#### Assignment
Transcribe the following entries letter for letter, without the pictures.

───── Extracted data ─────

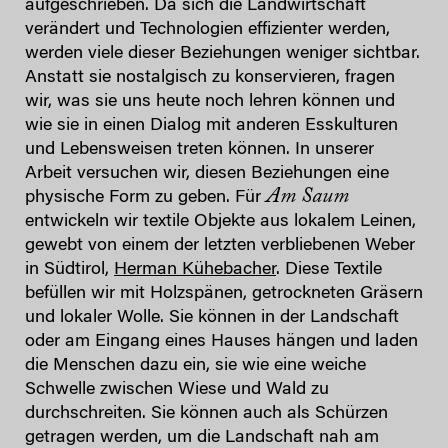
aufgeschrieben. Da sich die Landwirtschaft
verändert und Technologien effizienter werden,
werden viele dieser Beziehungen weniger sichtbar.
Anstatt sie nostalgisch zu konservieren, fragen
wir, was sie uns heute noch lehren können und
wie sie in einen Dialog mit anderen Esskulturen
und Lebensweisen treten können. In unserer
Arbeit versuchen wir, diesen Beziehungen eine
Am Saum
physische Form zu geben. Für
entwickeln wir textile Objekte aus lokalem Leinen,
gewebt von einem der letzten verbliebenen Weber
in Südtirol,
Herman Kühebacher
. Diese Textile
befüllen wir mit Holzspänen, getrockneten Gräsern
und lokaler Wolle. Sie können in der Landschaft
oder am Eingang eines Hauses hängen und laden
die Menschen dazu ein, sie wie eine weiche
Schwelle zwischen Wiese und Wald zu
durchschreiten. Sie können auch als Schürzen
getragen werden, um die Landschaft nah am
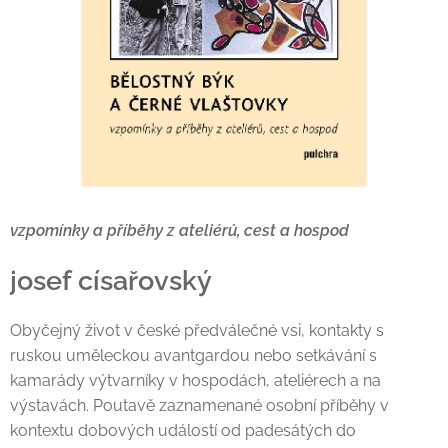
vzpomínky a příběhy z ateliérů, cest a hospod
josef císařovský
Obyčejný život v české předválečné vsi, kontakty s
ruskou uměleckou avantgardou nebo setkávání s
kamarády výtvarníky v hospodách, ateliérech a na
výstavách. Poutavě zaznamenané osobní příběhy v
kontextu dobových událostí od padesátých do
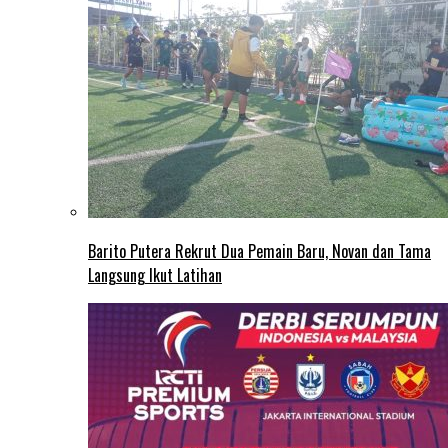
Barito Putera Rekrut Dua Pemain Baru, Novan dan Tama
Langsung Ikut Latihan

─────

#### Response
aufgeschrieben. Da sich die Landwirtschaft
verändert und Technologien effizienter werden,
werden viele dieser Beziehungen weniger sichtbar.
Anstatt sie nostalgisch zu konservieren, fragen
wir, was sie uns heute noch lehren können und
wie sie in einen Dialog mit anderen Esskulturen
und Lebensweisen treten können. In unserer
Arbeit versuchen wir, diesen Beziehungen eine
Am Saum
physische Form zu geben. Für
entwickeln wir textile Objekte aus lokalem Leinen,
gewebt von einem der letzten verbliebenen Weber
in Südtirol,
Herman Kühebacher
. Diese Textile
befüllen wir mit Holzspänen, getrockneten Gräsern
und lokaler Wolle. Sie können in der Landschaft
oder am Eingang eines Hauses hängen und laden
die Menschen dazu ein, sie wie eine weiche
Schwelle zwischen Wiese und Wald zu
durchschreiten. Sie können auch als Schürzen
getragen werden, um die Landschaft nah am
vzpomínky a příběhy z ateliérů, cest a hospod
josef císařovský
Obyčejný život v české předválečné vsi, kontakty s
ruskou uměleckou avantgardou nebo setkávání s
kamarády výtvarníky v hospodách, ateliérech a na
výstavách. Poutavě zaznamenané osobní příběhy v
kontextu dobových událostí od padesátých do
Barito Putera Rekrut Dua Pemain Baru, Novan dan Tama
Langsung Ikut Latihan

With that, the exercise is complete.